The incorrect update resulted in a memory read that was outside of the allowed range, which in turn created a “unrecoverable exception.”
According to what was written in a post incident review (PIR), CrowdStrike has placed the responsibility for a bug-ridden update that caused 8.5 million Windows computers all over the world to crash on problematic testing software. “Due to a bug in the Content Validator, one of the two [updates]passed validation despite containing problematic data,” the business stated in its announcement. It pledged a number of new procedures to be taken in order to prevent a recurrence of the issue.
The major blue screen of death (BSOD) outage affected a wide variety of businesses all over the world, including international airlines, broadcasters, the London Stock Exchange, and a great number of other organizations. Windows PCs were unable to recover from the problem because it caused them to enter a boot loop. In order to recover, technicians needed to have local access to the machines. Apple and Linux devices were not affected. Many businesses, including Delta Airlines, are still in the process of recovering.
CrowdStrike provides a technology known as the Falcon Sensor that can protect against distributed denial of service assaults as well as other forms of attacks. It comes pre-installed with material that operates at the kernel level and is referred to as Sensor material. This content makes use of a “Template Type” to define how it protects itself from potential dangers. If something new is introduced, it will send out “Rapid Response Content” in the form of “Template Instances.”
It was on March 5, 2024 that a Template Type for a new sensor was made available, and it operated just as anticipated. On the other hand, on July 19, two new Template Instances were made available, and one of them, which was only forty kilobytes in size, got through validation despite having “problematic data,” according to CrowdStrike. This resulted in an out-of-bounds memory read, which caused an exception to be triggered when it was received by the sensor and loaded into the Content Interpreter. Because this unanticipated exception could not be handled in a graceful manner, the Windows operating system crashed (also known as a blue screen of death).
In order to avoid a recurrence of the incident, CrowdStrike has committed to taking a number of preventative actions. Before anything else, there is a more comprehensive testing of the Rapid Response content, which includes testing for local developers, testing for content updates and rollbacks, testing for stress and stability, and other types of testing. It also includes the addition of validation tests and the improvement of error handling.

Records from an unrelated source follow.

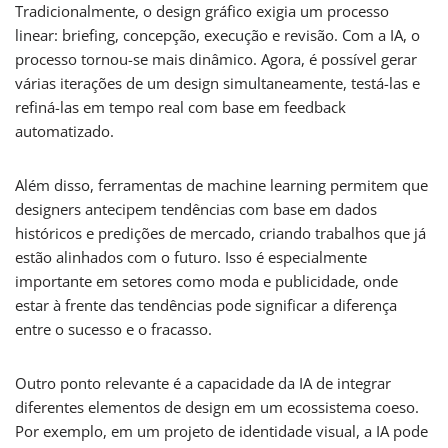
Tradicionalmente, o design gráfico exigia um processo
linear: briefing, concepção, execução e revisão. Com a IA, o
processo tornou-se mais dinâmico. Agora, é possível gerar
várias iterações de um design simultaneamente, testá-las e
refiná-las em tempo real com base em feedback
automatizado.
Além disso, ferramentas de machine learning permitem que
designers antecipem tendências com base em dados
históricos e predições de mercado, criando trabalhos que já
estão alinhados com o futuro. Isso é especialmente
importante em setores como moda e publicidade, onde
estar à frente das tendências pode significar a diferença
entre o sucesso e o fracasso.
Outro ponto relevante é a capacidade da IA de integrar
diferentes elementos de design em um ecossistema coeso.
Por exemplo, em um projeto de identidade visual, a IA pode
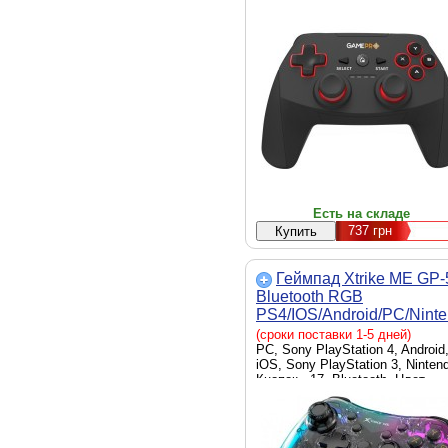
Есть на складе
737
грн
Геймпад Xtrike ME GP-
Bluetooth RGB
PS4/IOS/Android/PC/Nint
(GP-52)
(сроки поставки 1-5 дней)
PC, Sony PlayStation 4, Android
iOS, Sony PlayStation 3, Ninten
Кнопок - 17, Bluetooth, Цвет -
черный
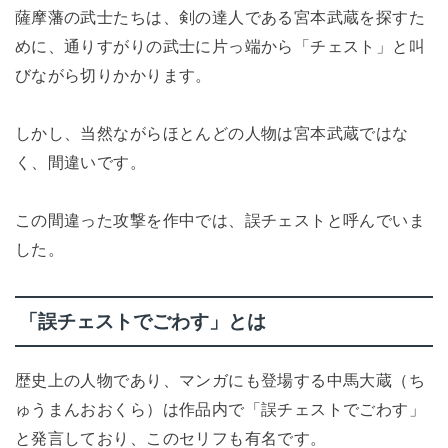
薩摩藩の武士たちは、剣の達人である宮本武蔵を探すた
めに、通りすがりの武士に片っ端から「チェスト」と叫
びながら切りかかります。
しかし、当然ながらほとんどの人物は宮本武蔵ではな
く、間違いです。
この間違った攻撃を作中では、誤チェストと呼んでいま
した。
「誤チェストでごわす」とは
歴史上の人物であり、マンガにも登場する中馬大蔵（ち
ゅうまんおおくら）は作品内で「誤チェストでごわす」
と発言しており、このセリフも有名です。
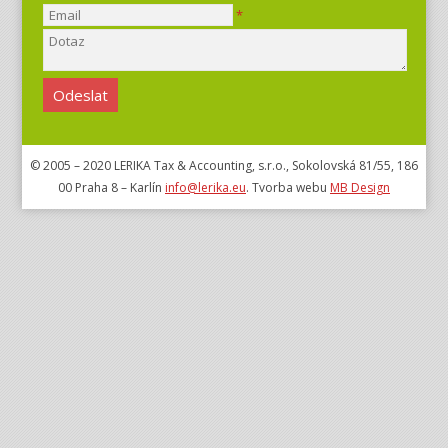
*
© 2005 – 2020 LERIKA Tax & Accounting, s.r.o., Sokolovská 81/55, 186
00 Praha 8 – Karlín
info@lerika.eu
. Tvorba webu
MB Design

As an additional measure to prevent a recurrence of the worldwide outage, the organization will initiate the implementation of a staggered rollout plan for Rapid Response Content. Additionally, it will give clients a higher degree of control over the delivery of content of this kind and will provide release notes for subsequent upgrades.
Some analysts and engineers, on the other hand, are of the opinion that the corporation ought to have implemented such safeguards from the very beginning. “CrowdStrike must have been aware that these updates are interpreted by the drivers and could lead to problems,” said Florian Roth, a developer, in a post that was published on X. “They should have implemented a staggered deployment strategy for Rapid Response Content from the start.”